### Requirement
Take the lines from the beginning of the material through the line containing "sensitivity. If any of these resonate with" and retype them exactly, leaving the pictures out.

------------------------------

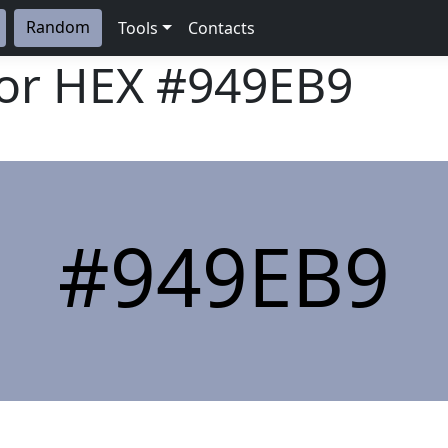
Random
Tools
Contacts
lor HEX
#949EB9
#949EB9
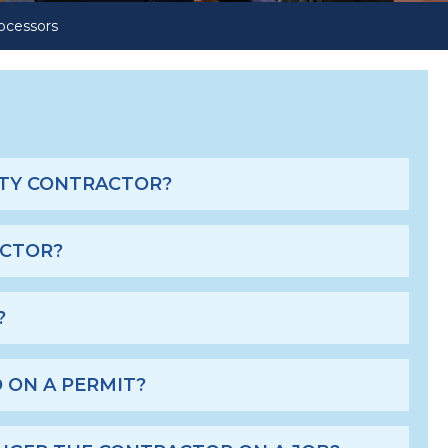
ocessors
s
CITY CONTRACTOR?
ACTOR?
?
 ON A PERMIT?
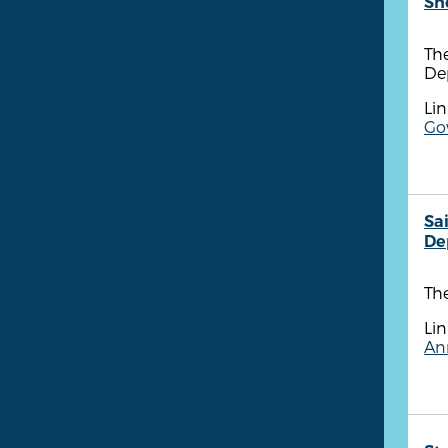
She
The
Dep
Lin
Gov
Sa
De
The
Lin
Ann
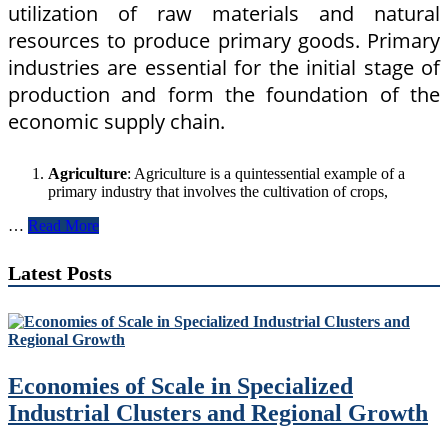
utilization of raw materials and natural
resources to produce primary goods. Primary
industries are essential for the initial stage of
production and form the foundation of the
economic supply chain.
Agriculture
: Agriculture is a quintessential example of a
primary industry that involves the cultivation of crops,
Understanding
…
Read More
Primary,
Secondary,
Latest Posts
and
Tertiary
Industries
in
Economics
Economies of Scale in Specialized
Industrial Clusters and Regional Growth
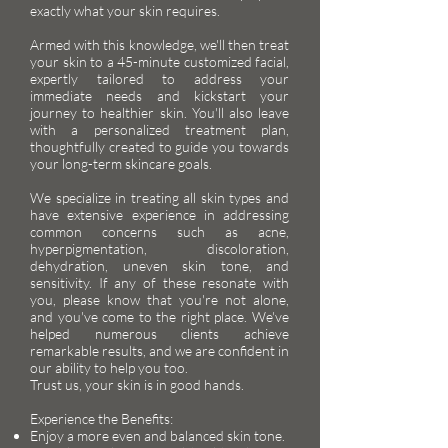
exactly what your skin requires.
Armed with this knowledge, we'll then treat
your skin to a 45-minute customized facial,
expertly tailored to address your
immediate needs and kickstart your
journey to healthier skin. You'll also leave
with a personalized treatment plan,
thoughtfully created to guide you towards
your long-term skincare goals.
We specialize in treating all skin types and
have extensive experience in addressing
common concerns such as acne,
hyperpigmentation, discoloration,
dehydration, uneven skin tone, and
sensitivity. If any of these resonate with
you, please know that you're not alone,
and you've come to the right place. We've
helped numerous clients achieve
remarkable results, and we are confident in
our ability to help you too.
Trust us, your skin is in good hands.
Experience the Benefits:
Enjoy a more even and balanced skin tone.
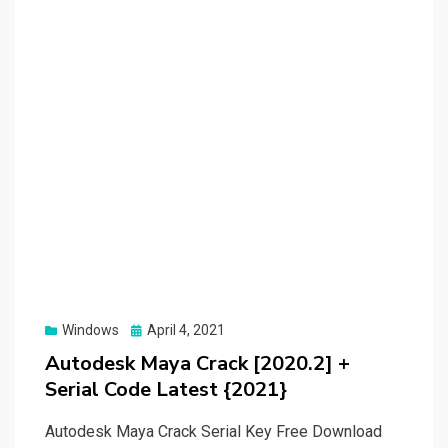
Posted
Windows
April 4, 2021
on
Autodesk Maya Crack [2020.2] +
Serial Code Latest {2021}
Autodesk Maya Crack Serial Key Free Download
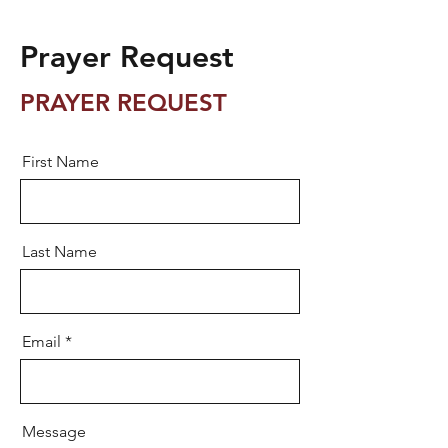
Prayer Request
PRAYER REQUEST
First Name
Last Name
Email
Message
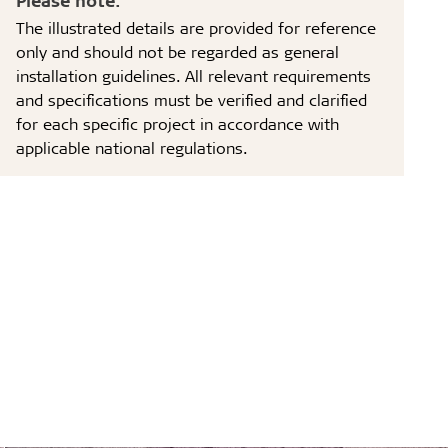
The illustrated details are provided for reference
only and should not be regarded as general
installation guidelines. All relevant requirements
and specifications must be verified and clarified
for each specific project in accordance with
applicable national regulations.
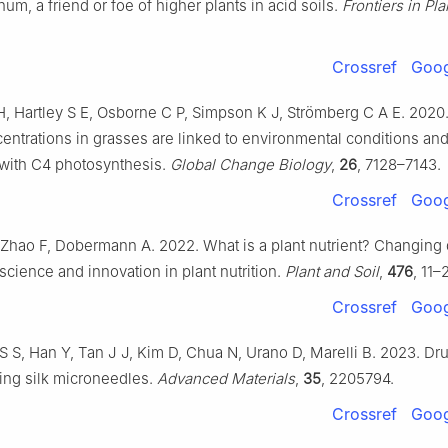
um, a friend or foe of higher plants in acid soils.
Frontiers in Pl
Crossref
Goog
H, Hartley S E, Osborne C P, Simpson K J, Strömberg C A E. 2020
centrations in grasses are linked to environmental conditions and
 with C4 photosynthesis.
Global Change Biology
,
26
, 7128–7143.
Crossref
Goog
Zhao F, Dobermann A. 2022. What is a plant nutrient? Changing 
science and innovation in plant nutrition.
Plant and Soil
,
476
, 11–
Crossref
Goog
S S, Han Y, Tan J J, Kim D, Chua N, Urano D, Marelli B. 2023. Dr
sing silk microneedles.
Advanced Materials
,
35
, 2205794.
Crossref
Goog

------------------------------

### Solution to this task
Random
Tools
Contacts
lor HEX
#949EB9
#949EB9
ocessors
s
CITY CONTRACTOR?
ACTOR?
?
 ON A PERMIT?
She
The
Dep
Lin
Gov
Sa
De
The
Lin
Ann
utilization of raw materials and natural
resources to produce primary goods. Primary
industries are essential for the initial stage of
production and form the foundation of the
economic supply chain.
Agriculture
: Agriculture is a quintessential example of a
primary industry that involves the cultivation of crops,
Understanding
…
Read More
Primary,
Secondary,
Latest Posts
and
Tertiary
Industries
in
Economics
Economies of Scale in Specialized
Industrial Clusters and Regional Growth
exactly what your skin requires.
Armed with this knowledge, we'll then treat
your skin to a 45-minute customized facial,
expertly tailored to address your
immediate needs and kickstart your
journey to healthier skin. You'll also leave
with a personalized treatment plan,
thoughtfully created to guide you towards
your long-term skincare goals.
We specialize in treating all skin types and
have extensive experience in addressing
common concerns such as acne,
hyperpigmentation, discoloration,
dehydration, uneven skin tone, and
sensitivity. If any of these resonate with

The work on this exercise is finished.